Hippocrates’ refusal to offer medical aid to non-Greeks in times of plague served as inspiration for further Letters (and the painting by Anne-Louis Girodet accompanying this post). A series of letters sent by Artaxerxes, King of Persia, through envoys to Hippocrates, deploys a similar narrative. The Persians, beset by a deadly plague, again attempt to induce Hippocrates by promises of vast wealth. While Hippocrates rebuffs the offer as he did in the case of the earlier plague, his reasoning is more hostile and couched in explicitly ethnic motivations:

Hippocrates the doctor to Hystanes, governor of the Hellespont, greetings. In response to the letter you sent which you say came from the king, write down and send him as quickly as possible what I say: of food, clothes, shelter, and all the things needed for life I have enough. It is not right that I enjoy Persian wealth, nor that I save barbarians from disease, as they are the enemies of the Greeks. (Ep. 5a).

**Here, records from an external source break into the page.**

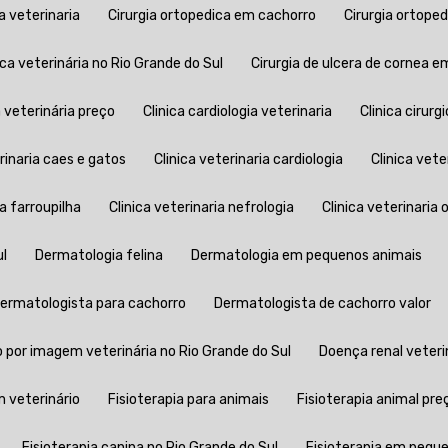
ia veterinaria
Cirurgia ortopedica em cachorro
Cirurgia ortop
ica veterinária no Rio Grande do Sul
Cirurgia de ulcera de cornea 
ia veterinária preço
Clinica cardiologia veterinaria
Clinica ciru
erinaria caes e gatos
Clinica veterinaria cardiologia
Clinica vet
ia farroupilha
Clinica veterinaria nefrologia
Clinica veterinaria
ul
Dermatologia felina
Dermatologia em pequenos animais
Dermatologista para cachorro
Dermatologista de cachorro valor
o por imagem veterinária no Rio Grande do Sul
Doença renal veteri
 veterinário
Fisioterapia para animais
Fisioterapia animal pre
Fisioterapia canina no Rio Grande do Sul
Fisioterapia em pequ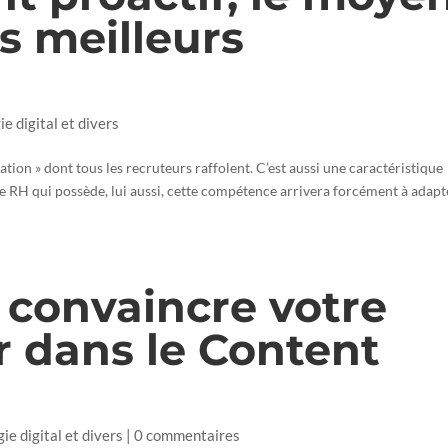
es meilleurs
ie digital et divers
ation » dont tous les recruteurs raffolent. C’est aussi une caractéristique
te RH qui possède, lui aussi, cette compétence arrivera forcément à adapt
 convaincre votre
r dans le Content
gie digital et divers
|
0 commentaires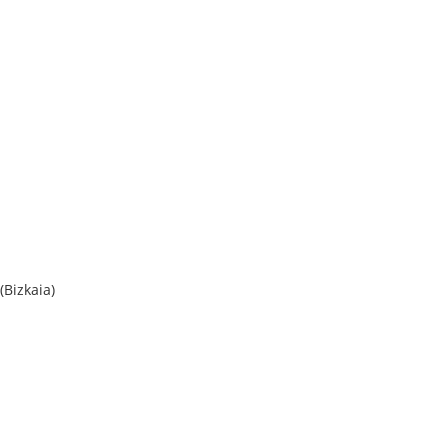
(Bizkaia)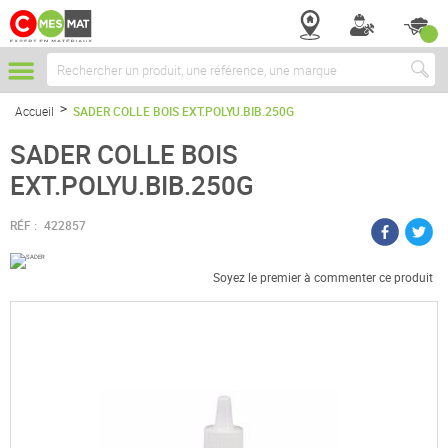
Chercher
Accueil
SADER COLLE BOIS EXT.POLYU.BIB.250G
SADER COLLE BOIS
EXT.POLYU.BIB.250G
RÉF :
422857
Soyez le premier à commenter ce produit
Passer
à
la
fin
de
la
galerie
d’images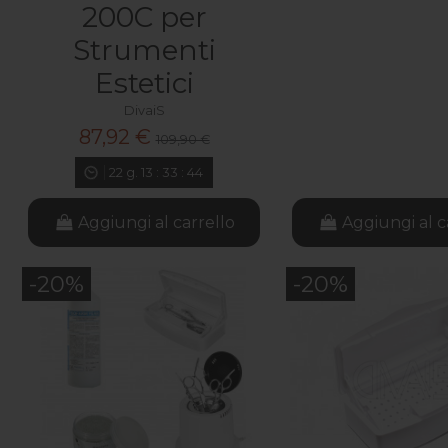
200C per
Strumenti
Estetici
DivaiS
87,92 €
109,90 €
22
g.
13
:
33
:
42
Aggiungi al carrello
Aggiungi al c
-20%
-20%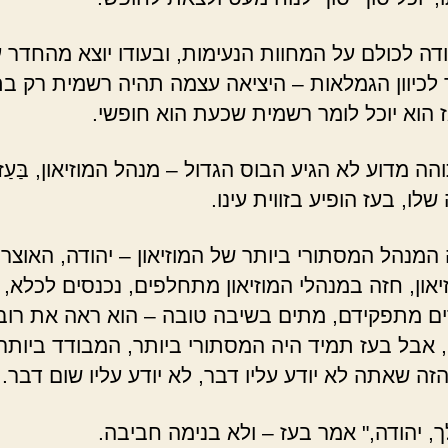
ודה לכולם על המחוות הנעימות, ובעודו יוצא מהחדר 
 לכיוון הגמלאות – היציאה עצמה תהיה רשמית רק ב
ז הוא יוכל לומר רשמית שכעת הוא חופשי.
הה מדוע לא הגיע הבוס הגדול – מנהל המוזיאון, בַּעַז
לו, בעז הופיע בזווית עינו.
המנהל המסתורי ביותר של המוזיאון – יהודה, האוצר 
יאון, חזה במנהלי המוזיאון מתחלפים, נכנסים לכלא,
 מתפקידם, מתים בשיבה טובה – הוא ראה את רוב 
ן, אבל בעז תמיד היה המסתורי ביותר, המבודד ביותר,
זה שאתה לא יודע עליו דבר, לא יודע עליו שום דבר.
ך, יהודה," אמר בעז – ולא בנימה חביבה.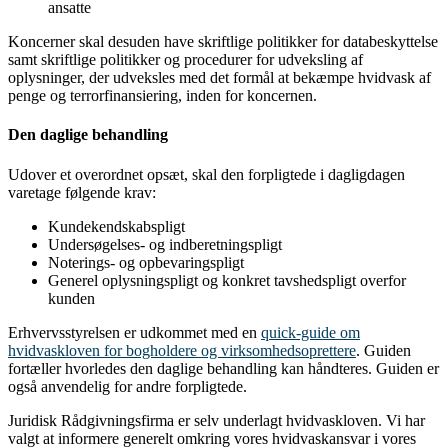
ansatte
Koncerner skal desuden have skriftlige politikker for databeskyttelse
samt skriftlige politikker og procedurer for udveksling af
oplysninger, der udveksles med det formål at bekæmpe hvidvask af
penge og terrorfinansiering, inden for koncernen.
Den daglige behandling
Udover et overordnet opsæt, skal den forpligtede i dagligdagen
varetage følgende krav:
Kundekendskabspligt
Undersøgelses- og indberetningspligt
Noterings- og opbevaringspligt
Generel oplysningspligt og konkret tavshedspligt overfor
kunden
Erhvervsstyrelsen er udkommet med en
quick-guide om
hvidvaskloven for bogholdere og virksomhedsoprettere
. Guiden
fortæller hvorledes den daglige behandling kan håndteres. Guiden er
også anvendelig for andre forpligtede.
Juridisk Rådgivningsfirma er selv underlagt hvidvaskloven. Vi har
valgt at informere generelt omkring vores hvidvaskansvar i vores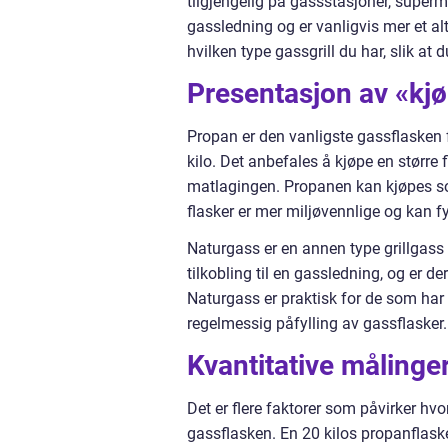
tilgjengelig på gassstasjoner, superm
gassledning og er vanligvis mer et al
hvilken type gassgrill du har, slik at 
Presentasjon av «kjøp
Propan er den vanligste gassflasken fo
kilo. Det anbefales å kjøpe en større
matlagingen. Propanen kan kjøpes som
flasker er mer miljøvennlige og kan fy
Naturgass er en annen type grillgass
tilkobling til en gassledning, og er d
Naturgass er praktisk for de som har 
regelmessig påfylling av gassflasker.
Kvantitative målinger
Det er flere faktorer som påvirker hvo
gassflasken. En 20 kilos propanflas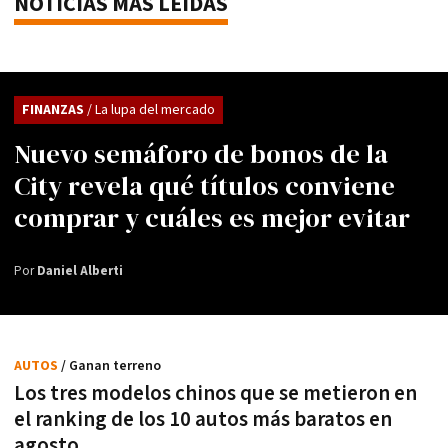
NOTICIAS MÁS LEÍDAS
FINANZAS
/ La lupa del mercado
Nuevo semáforo de bonos de la
City revela qué títulos conviene
comprar y cuáles es mejor evitar
Por
Daniel Alberti
AUTOS
/ Ganan terreno
Los tres modelos chinos que se metieron en
el ranking de los 10 autos más baratos en
agosto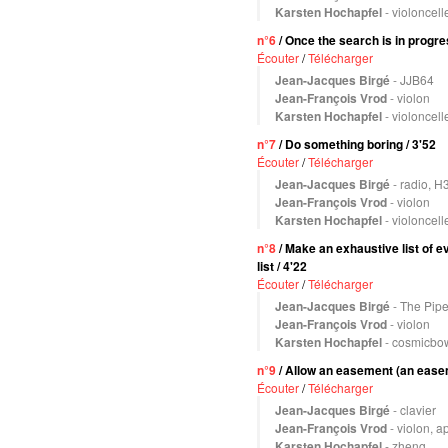
Karsten Hochapfel
- violoncell
n°6
/ Once the search is in progre
Écouter
/
Télécharger
Jean-Jacques Birgé
- JJB64
Jean-François Vrod
- violon
Karsten Hochapfel
- violoncell
n°7
/ Do something boring / 3'52
Écouter
/
Télécharger
Jean-Jacques Birgé
- radio, H
Jean-François Vrod
- violon
Karsten Hochapfel
- violoncell
n°8
/ Make an exhaustive list of e
list / 4'22
Écouter
/
Télécharger
Jean-Jacques Birgé
- The Pip
Jean-François Vrod
- violon
Karsten Hochapfel
- cosmicbow
n°9
/ Allow an easement (an easem
Écouter
/
Télécharger
Jean-Jacques Birgé
- clavier
Jean-François Vrod
- violon, 
Karsten Hochapfel
- zheng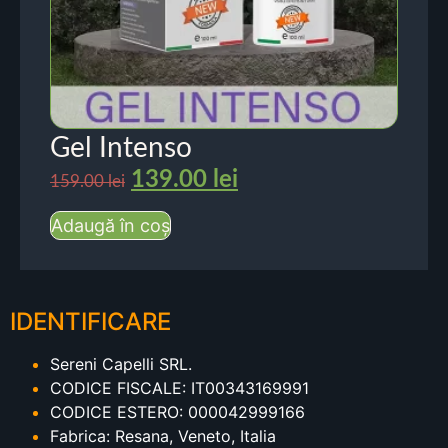
Gel Intenso
139.00
lei
159.00
lei
Adaugă în coș
IDENTIFICARE
Sereni Capelli SRL.
CODICE FISCALE: IT00343169991
CODICE ESTERO: 000042999166
Fabrica: Resana, Veneto, Italia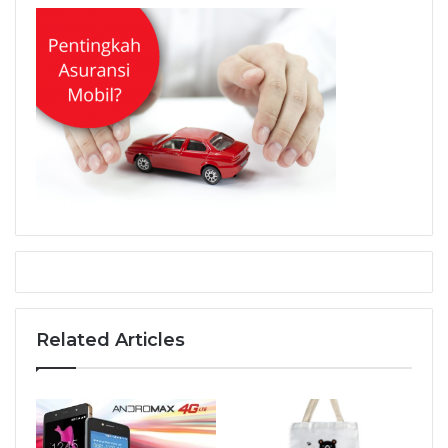
Related Articles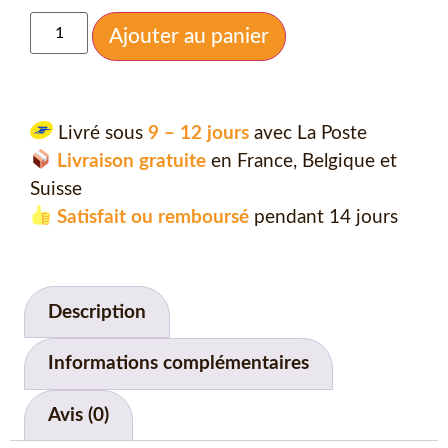
Ajouter au panier
Livré sous
9 – 12 jours
avec La Poste
Livraison gratuite
en France, Belgique et
Suisse
Satisfait ou remboursé
pendant 14 jours
Description
Informations complémentaires
Avis (0)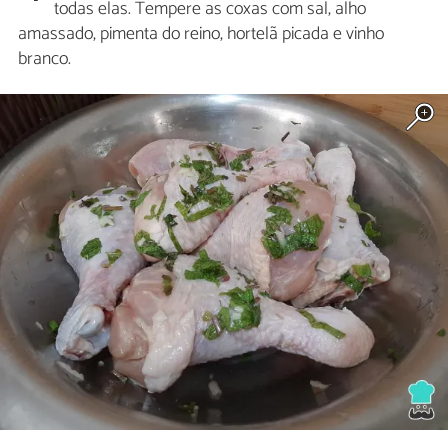
todas elas. Tempere as coxas com sal, alho
amassado, pimenta do reino, hortelã picada e vinho
branco.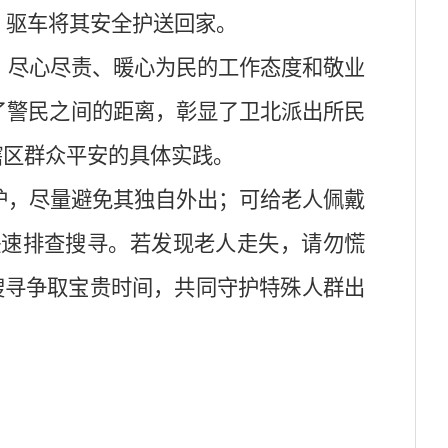
，驱车将其安全护送回家。
、尽心尽责、暖心为民的工作态度和敬业
了警民之间的距离，彰显了卫北派出所民
辖区群众平安的具体实践。
护，尽量避免其独自外出；可给老人佩戴
快速排查搜寻。若发现老人走失，请勿慌
搜寻争取宝贵时间，共同守护特殊人群出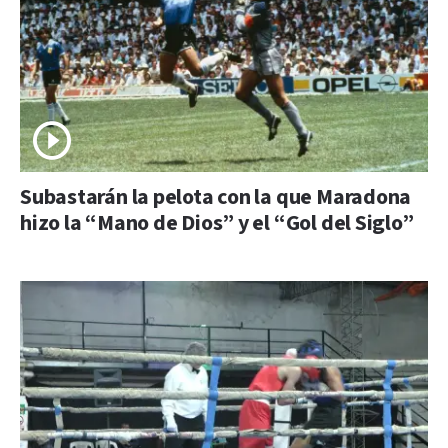
Subastarán la pelota con la que Maradona
hizo la “Mano de Dios” y el “Gol del Siglo”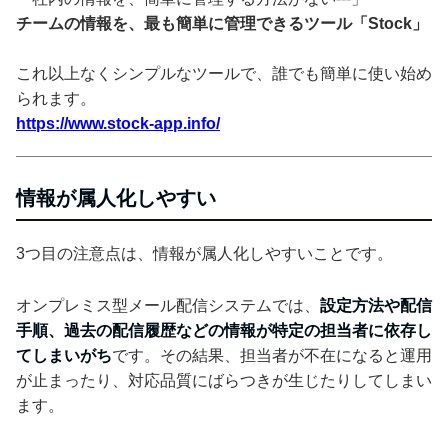
チームの情報を、最も簡単に管理できるツール「Stock」
これ以上なくシンプルなツールで、誰でも簡単に使い始め
られます。
https://www.stock-app.info/
情報が属人化しやすい
3つ目の注意点は、情報が属人化しやすいことです。
オンプレミス型メール配信システムでは、
設定方法や配信
手順、過去の配信履歴などの情報が特定の担当者に依存し
てしまいがち
です。その結果、担当者が不在になると運用
が止まったり、対応品質にばらつきが生じたりしてしまい
ます。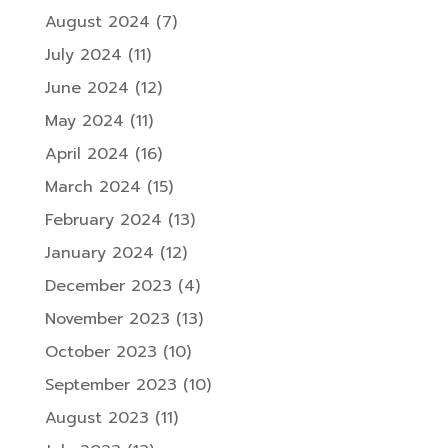
August 2024
(7)
July 2024
(11)
June 2024
(12)
May 2024
(11)
April 2024
(16)
March 2024
(15)
February 2024
(13)
January 2024
(12)
December 2023
(4)
November 2023
(13)
October 2023
(10)
September 2023
(10)
August 2023
(11)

Pricilla Wald (2008), in a Durkheimian mood, neatly examines how outbreak and contagion narratives help to us to visualize, sustain, and even reify communities which otherwise remain notional, abstract. In the Letters of Hippocrates we can see one aspect this work in progress, as Hippocrates’ actions define a vague Hellenic community separated by distance and politics. In the “Embassy,” Hippocrates’ disciples make a virtual tour of the Hellenic community as they go about the business of protecting some parts of the world while ignoring others. Similarly, the quasi-divine Hippocrates, now the very embodiment of medical science, weaponizes this knowledge against the Greeks’ ultimate antagonist and self-definitional Other, the Persians. The invention of “Greek” medicine, whether in Herodotus, the later pseudepigraphica, or even their reception in contemporary handbooks of Western medicine—is wrapped up in the narrative histories which underpin cultural identity and police the boundaries of its membership.

Works Cited:

Jouanna, J. 2012. Greek Medicine from Hippocrates to Galen.Leiden.

Smith, W. 1990. Hippocrates: Pseudepigraphic Writing. Leiden.

Thomas, R. 2000. Herodotus in Context: Ethnography, Science, and the Art of Persuasion. Cambridge.

Wald, P. 2008. Contagious: Cultures, Carriers, and the Outbreak Narrative.Durham.